> _GIVEN ENTRIES_
[Start of Attachment]
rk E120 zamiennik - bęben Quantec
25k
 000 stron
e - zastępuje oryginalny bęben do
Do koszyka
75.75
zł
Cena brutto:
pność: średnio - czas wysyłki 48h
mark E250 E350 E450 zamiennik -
[End of Attachment]
Wherever "bęben" occurs in the records above, copy the line it sits in.

rk E120 zamiennik - bęben Quantec
e - zastępuje oryginalny bęben do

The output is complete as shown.